FIA's staff interacts with various groups (Roman Catholic, Jewish, Muslim, etc.) and has even engaged with Republican bastions. Daughtry, who traveled to Salt Lake City to meet with elders of the Church of Jesus Christ of Latter-day Saints, was invited back to see their new president installed.
"I think we've done a good job of developing relationships across the country," she says. "Part of the reason you see changes in the evangelical community, particularly among younger Evangelicals, ... is that we've better articulated our values around issues such as Darfur, poverty, the environment."
During visits to evangelical colleges and universities, Dr. Campolo has done his own classroom polls of students. (The most recent, just before the end of the primaries: 29 for Obama; 14 for Sen. John McCain, the presumptive GOP nominee; and three for Senator Clinton.) He has seen a split among young Evangelicals: Those in college are tending toward Democrats, he says, while those not in college are sticking with the Republicans.
Other religious voters also show signs of change. For the first time since the 1930s, more mainline Protestants call themselves Democrats (46 percent) than Republicans (37 percent), according to a Calvin College poll released last month.
The Democratic embrace of faith and values hasn't come without problems.
"There was a very strong and vocal pushback" from some in the party, says Eric Sapp, a consultant who advises candidates on how to connect with religious voters.

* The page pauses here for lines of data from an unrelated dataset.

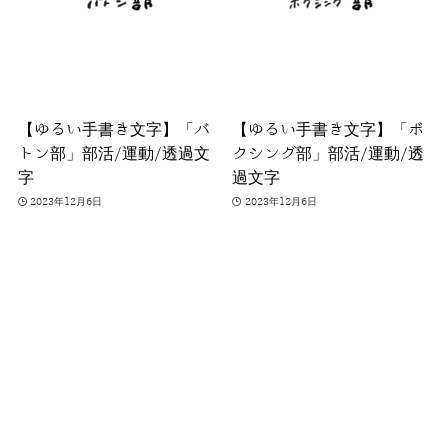
【ゆるい手書き文字】「バ
【ゆるい手書き文字】「ボ
トン部」部活/運動/透過文
クシング部」部活/運動/透
字
過文字
2023年12月6日
2023年12月6日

But some people changed their minds, he adds, when they saw the success in the 2006 election of some statewide candidates who had worked with his former firm, Common Good Strategies. Those candidates averaged 20 percentage points better with white Protestants than the national average.
Daughtry comes from a segment of the party that is not shy about putting faith into action through politics. Her father, the Rev. Herbert Daughtry, was deeply involved in the civil rights movement and he recently returned from a trip to Sudan.
Last month, the House of the Lord Church in Brooklyn celebrated his 50th anniversary as pastor. Leah came home to preach and her sister led the congregation in singing, prayer, and dancing in the aisles. (The two sisters are the fifth generation of family preachers, starting with a slave preacher on the Daughtry plantation.)
Taking her text from the story of Deborah in the Book of Judges, Leah wove a theme of rising out of one's comfort level to accept fresh challenges and new perspectives that God provides. In the call-and-response style of black preaching, worshipers joined in and were all on their feet by the time she concluded.
While her message was directed to others, she could have been talking about her own life. After graduating from Dartmouth College in 1984, Daughtry worked for her church for a year and then took a job with her congressman, Rep. Edolphus "Ed" Towns (D) of New York's 10th District.
"That helped me understand that what happens in Washington is connected to what happens in Brooklyn. The laws they pass on Capitol Hill have an impact on the dry cleaner on Myrtle Avenue or the pharmacy on Fulton Street," she says.
She moved on to the Department of Labor, where her management skills led eventually to her appointment as assistant secretary for administration and management in the Clinton administration. After work hours, she held Bible study sessions for interested colleagues. That's when she felt the call to ordained ministry. Her Bible-study group grew to become a church.
While carrying out her CEO responsibilities this year in Denver, Daughtry flies back to Washington to preach about twice a month. Now she's counting the days until the job is done. "I can't wait to get back and teach Bible study again," she says. "That's what I miss most."